------ Given information
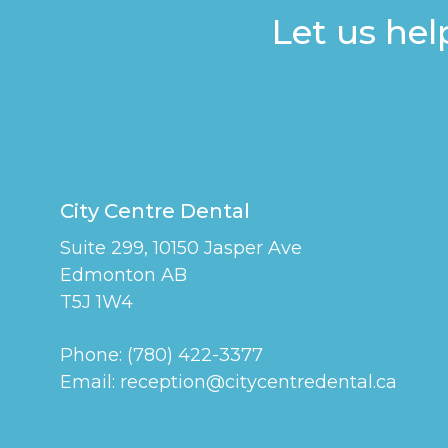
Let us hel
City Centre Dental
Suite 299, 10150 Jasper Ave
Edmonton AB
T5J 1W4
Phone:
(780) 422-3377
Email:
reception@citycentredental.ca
------------
------ Given information
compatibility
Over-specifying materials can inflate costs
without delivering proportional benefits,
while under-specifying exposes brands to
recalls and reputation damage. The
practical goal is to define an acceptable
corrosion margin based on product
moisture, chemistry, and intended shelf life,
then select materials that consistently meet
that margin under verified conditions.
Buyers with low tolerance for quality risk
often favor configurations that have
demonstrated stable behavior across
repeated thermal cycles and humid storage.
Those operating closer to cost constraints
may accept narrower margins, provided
------------
Prompt: Nothing but a number is expected: how many lines in the data above hold the word "specifying".

Solution for this task: 2